捨て犬と呼ばれた騎士
★★★
「クソッ……ドジったな。」
俺は鎖帷子を穿った鋼の矢じりを、力任せに引き抜いて地に放る。
ふと、仲間に言われた言葉を思い出す。
――捨て犬、お前そんなんじゃ、いつか死ぬぞ?
ハンッ、余計なお世話だ、と思っていたが……いざこうなると、怖い。
怖くてたまらない。この震えは、きっと血を失ったことによる寒さだけではない。
俺のようなヒトと獣の間、半端者の魂は何処へ行くのだろうか?
……そう、俺は「人狼」だ。獣と人の間を行ったり来たりするもの。
俺の一族の先祖は、何やらワケありらしい。
ごくたまに、先祖の血が強く出る奴がでて、夜に人ではないものに変わる。
で、そのたまに出てくる奴。それが俺だ。
確かに便利は便利だ。

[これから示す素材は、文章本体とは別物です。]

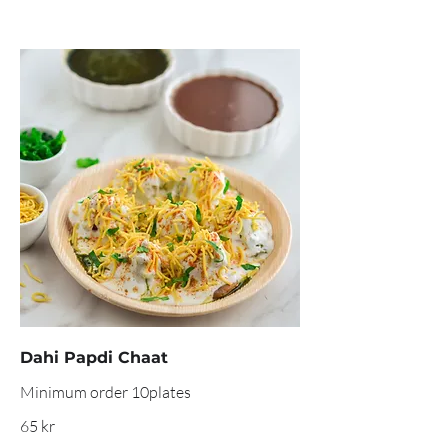
Dahi Papdi Chaat
Minimum order 10plates
65 kr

剣なんか力任せにへし折れるし、馬より早く走れる。
ま、夜限定だけどな。
そう、夜限定。で、今は昼だ。
つまり今の俺は、何の変哲もない矢を一発どてっぱらに食らっただけで死ぬ。
というか、実際に今、死にかけてるな。
昼夜でこの振れ幅だ。まともな生活なんかできっこない。
戦には便利だから、何とか誤魔化し誤魔化し叙勲されたが、この後が困った。
想いを寄せるご婦人のために剣を捧げる?冗談じゃない。
夜になったら狼よ?例え話じゃなくて、物理的に。どうすんのよコレ。
ベッドなんか毛だらけでくっせーの。自分の鼻が曲がるくらい。
モテるわけないでしょ?こんなの。
言い訳するわけじゃないが、孤独が悪かった。自然と悪い連中とつるむハメになった。金を稼ぐために、金持ちや商人に因縁をつけては、決闘を要求する。

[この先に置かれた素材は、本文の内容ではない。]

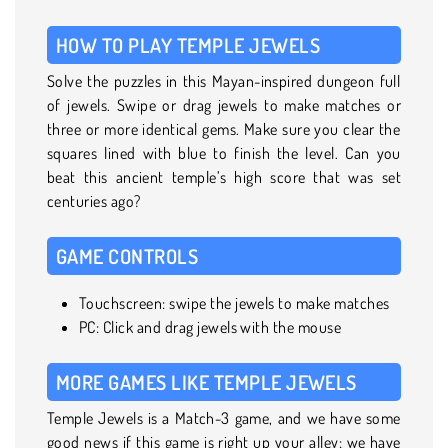
HOW TO PLAY TEMPLE JEWELS
Solve the puzzles in this Mayan-inspired dungeon full
of jewels. Swipe or drag jewels to make matches or
three or more identical gems. Make sure you clear the
squares lined with blue to finish the level. Can you
beat this ancient temple’s high score that was set
centuries ago?
GAME CONTROLS
Touchscreen: swipe the jewels to make matches
PC: Click and drag jewels with the mouse
MORE GAMES LIKE TEMPLE JEWELS
Temple Jewels is a Match-3 game, and we have some
good news if this game is right up your alley: we have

相手は関わり合いになんか、なりたかないから金を払う。
こんなことを繰り返すから、そのうち「盗賊騎士」なんて言われるようになった。
ま、それで当然のように実家に勘当されて「捨て犬」になったわけだ。
清々しいくらいに自業自得。笑うしかないね。
そして、なんだかんだあって賞金稼ぎに落ちぶれて、ドジってこうして生死の境をさまよってる。
あー、どうしてこうなったんだろ。……クソッ。
俺のせいじゃない、と言いたいけど、事の顛末は明らかに俺の選択が呼びこんでいる。
だからと言って神妙な気分で死ぬ気にもなれない。
ぼやける視界の中、白い何かが目に入った。